● Your goal:
Exact copies of the records below are needed, free of pictures.
[Given information]
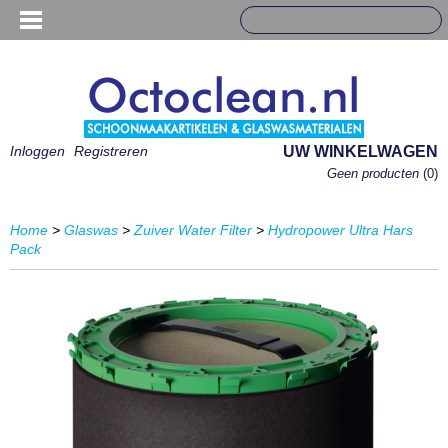
Inloggen
Registreren
UW WINKELWAGEN
Geen producten
(0)
Home
>
Glaswas
>
Zuiver Water Filter
>
Hydropower Ultra Hars
Pack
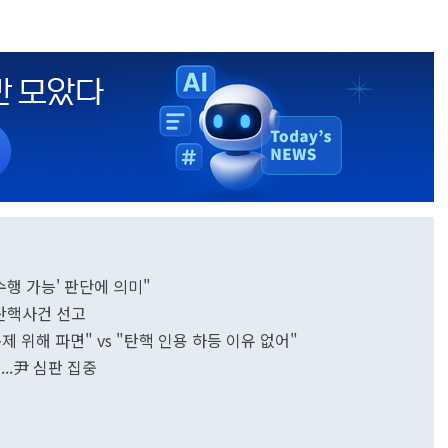
수행 가능' 판단에 의미"
 탄핵사건 선고
 위해 파면" vs "탄핵 인용 하등 이유 없어"
..尹 심판 집중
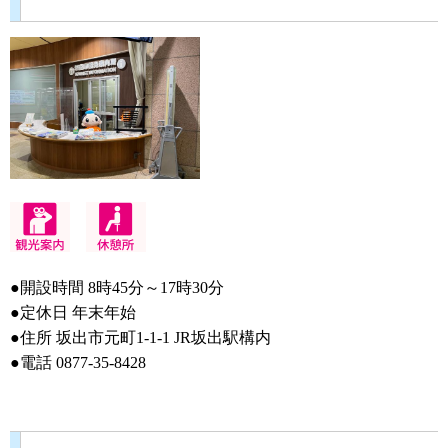
●開設時間 8時45分～17時30分
●定休日 年末年始
●住所 坂出市元町1-1-1 JR坂出駅構内
●電話 0877-35-8428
[/Given information]
● Result of the task:
Inloggen
Registreren
UW WINKELWAGEN
Geen producten
(0)
Home
>
Glaswas
>
Zuiver Water Filter
>
Hydropower Ultra Hars
Pack
수행 가능' 판단에 의미"
 탄핵사건 선고
 위해 파면" vs "탄핵 인용 하등 이유 없어"
..尹 심판 집중
●開設時間 8時45分～17時30分
●定休日 年末年始
●住所 坂出市元町1-1-1 JR坂出駅構内
●電話 0877-35-8428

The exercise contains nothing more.